Monday, April 20, 2009

Have to look for work

Here I am again having to look for work. Husband's job ends in April, and I think this is a good opportunity to get off my ass and look for work. I really need to work for several reasons.

(1) I have very good skills, and I am wasting them by sitting at home just blogging, as much as I love it. I really need to get moving.

(2) In my experience, the best place to find friends is at work. We like some people and dislike others, but the chances of finding like-minded friends are much higher. I need friends. I need to love and be loved. My e-friends are great, but it would be nice to get together with people once in a while, for say a BBQ.

(3) I should look for work just because I am so afraid to do it. I need to defeat the fear. I need to defeat the inner voice that says, "you are worthless, you are never going to work again, no-one wants you." There must be somebody out there who can benefit from what I can do.

So, I need to write to a few people in several fields and create a network of contacts that will eventually give me a job. And I want to do it, just because.

Saturday, April 18, 2009

I am depressed today

I posted on a Christian blog to support a friend, and the f*g bastards managed to upset me. Now they're blaming me for being upset, as if a person had no right no experience emotions.

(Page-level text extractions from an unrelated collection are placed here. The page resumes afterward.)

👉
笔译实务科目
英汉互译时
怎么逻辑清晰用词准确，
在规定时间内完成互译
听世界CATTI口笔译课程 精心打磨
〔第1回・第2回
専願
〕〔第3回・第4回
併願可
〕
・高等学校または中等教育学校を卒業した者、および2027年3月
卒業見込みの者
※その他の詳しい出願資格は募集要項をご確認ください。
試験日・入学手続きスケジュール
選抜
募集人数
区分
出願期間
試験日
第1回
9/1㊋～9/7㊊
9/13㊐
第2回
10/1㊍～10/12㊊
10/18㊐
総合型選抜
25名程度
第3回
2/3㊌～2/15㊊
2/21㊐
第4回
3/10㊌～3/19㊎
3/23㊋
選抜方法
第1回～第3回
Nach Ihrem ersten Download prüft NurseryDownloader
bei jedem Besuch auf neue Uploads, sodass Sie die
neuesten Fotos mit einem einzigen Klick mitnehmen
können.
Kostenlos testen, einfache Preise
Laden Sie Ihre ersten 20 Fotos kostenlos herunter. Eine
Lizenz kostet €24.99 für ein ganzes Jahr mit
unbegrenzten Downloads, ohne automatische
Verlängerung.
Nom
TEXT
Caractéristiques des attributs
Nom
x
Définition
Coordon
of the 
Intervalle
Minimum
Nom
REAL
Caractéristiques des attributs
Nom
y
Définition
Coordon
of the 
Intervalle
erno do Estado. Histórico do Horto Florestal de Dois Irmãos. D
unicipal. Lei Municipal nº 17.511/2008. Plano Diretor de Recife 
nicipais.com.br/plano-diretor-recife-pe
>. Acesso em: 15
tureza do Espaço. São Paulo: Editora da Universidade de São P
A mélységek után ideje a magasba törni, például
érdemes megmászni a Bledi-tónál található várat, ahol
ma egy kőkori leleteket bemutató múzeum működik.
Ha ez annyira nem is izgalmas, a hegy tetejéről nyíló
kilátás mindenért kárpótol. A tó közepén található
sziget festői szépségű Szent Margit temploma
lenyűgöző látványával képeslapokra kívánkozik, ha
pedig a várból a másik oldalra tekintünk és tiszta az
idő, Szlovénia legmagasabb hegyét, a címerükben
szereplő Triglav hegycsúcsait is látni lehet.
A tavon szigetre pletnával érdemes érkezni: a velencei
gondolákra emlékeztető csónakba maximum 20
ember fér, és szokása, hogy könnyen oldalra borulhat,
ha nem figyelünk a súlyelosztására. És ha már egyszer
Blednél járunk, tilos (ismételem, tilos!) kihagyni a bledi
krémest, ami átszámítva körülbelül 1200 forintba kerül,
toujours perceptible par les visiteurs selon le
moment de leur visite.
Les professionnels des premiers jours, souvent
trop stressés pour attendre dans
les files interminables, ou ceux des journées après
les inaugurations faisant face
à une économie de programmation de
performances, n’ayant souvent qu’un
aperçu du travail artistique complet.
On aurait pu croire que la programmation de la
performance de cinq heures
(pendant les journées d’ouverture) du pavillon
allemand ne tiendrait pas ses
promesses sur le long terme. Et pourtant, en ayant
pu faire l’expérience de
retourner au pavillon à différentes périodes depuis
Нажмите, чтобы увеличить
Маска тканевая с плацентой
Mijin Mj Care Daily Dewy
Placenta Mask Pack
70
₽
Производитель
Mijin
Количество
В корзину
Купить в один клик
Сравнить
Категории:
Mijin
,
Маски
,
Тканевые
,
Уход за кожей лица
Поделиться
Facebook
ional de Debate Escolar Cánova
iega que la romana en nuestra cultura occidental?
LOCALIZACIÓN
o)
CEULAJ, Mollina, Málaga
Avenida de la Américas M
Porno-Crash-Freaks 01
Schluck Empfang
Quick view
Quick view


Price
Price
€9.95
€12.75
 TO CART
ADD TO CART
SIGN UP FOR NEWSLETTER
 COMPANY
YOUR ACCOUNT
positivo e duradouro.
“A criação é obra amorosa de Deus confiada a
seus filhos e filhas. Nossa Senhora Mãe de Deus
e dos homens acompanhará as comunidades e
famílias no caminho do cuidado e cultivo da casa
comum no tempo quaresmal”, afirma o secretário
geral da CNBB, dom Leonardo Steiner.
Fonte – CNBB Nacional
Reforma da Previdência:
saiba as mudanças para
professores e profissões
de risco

I am so glad I am no longer a Christian. F*g bastards deserve all my resentment and my rage. They are robots who only allow themselves to feel the feelings the religion allows them to. They figure they're like a radio and that they can switch stations at pleasure. Let's see, the Bible says that I should love this person, so I will love her. Now, the Bible says to hate gays, so I no longer like Larry 'cause he's a queer.

I can't believe that they're going around preaching a so-called gospel of "love," when they're so miserable and brainwashed themselves. I wonder what would happen to these people if I put them in a nice hotel in a city with no churches and no evangelicals around.

Would they eventually learn to enjoy themselves? Would they realize that there are a lot of cool, good, kind people in the world who aren't Christians? What is it going to take to wake up those people from the dream. I am convinced that reasoning with them is a waste of time, mostly.

One thing I know tonight. I don't want them anywhere near me. The creeps make me majorly uncomfortable. At this moment, I could even say I hate them, but I know tomorrow I will, again, feel compassion and understanding for them. It is hard not to, when one sees how they're wasting their lives for a worthless cause.

Friday, April 17, 2009

Cold Feet and Night Sweats

For years, I've been suffering of cold feet. Well, I am 45, have fibroids, a chronic sinus infection, chronic back pain, and systemic candida (frequent urination, bladder problems, rashes, etc).

It is highly irritable that during cooler days my feet feel so cold, but at night, I can't sleep because I keep sweating all night. It so frustrating to be hot at night and cold during the day. What on earth is that?

Sometimes I think I should just call up the OB gyn and ask her to take the damned uterus out once and for all. How worse can it be? Can anyone tell me?

Wow! Did I write that?

I didn't know where this blog was. I thought blogspot had deleted it. I just found it again, and it is interesting to see how far I've gone from where I was years ago, when I created it.

I am now mostly an atheist. I still like the ideas of the positive thinkers, but I truly think that taken too far can be as bad as the Christian crutch.

For instance, if I come to believe that my thoughts affect my life and others', then I am always afraid of thinking anything, and that's very stressful. So I prefer to live freely. Having happy thoughts is always a good idea, anyway. A positive outlook in life is an excellent way to live. But feeling slaved to the "doctrines" that say that thinking evil of others brings me bad karma, is definitely suffocating, and I refuse to live "in the box" anymore.

I prefer to try to be positive and to think good thoughts just because, without any pressure.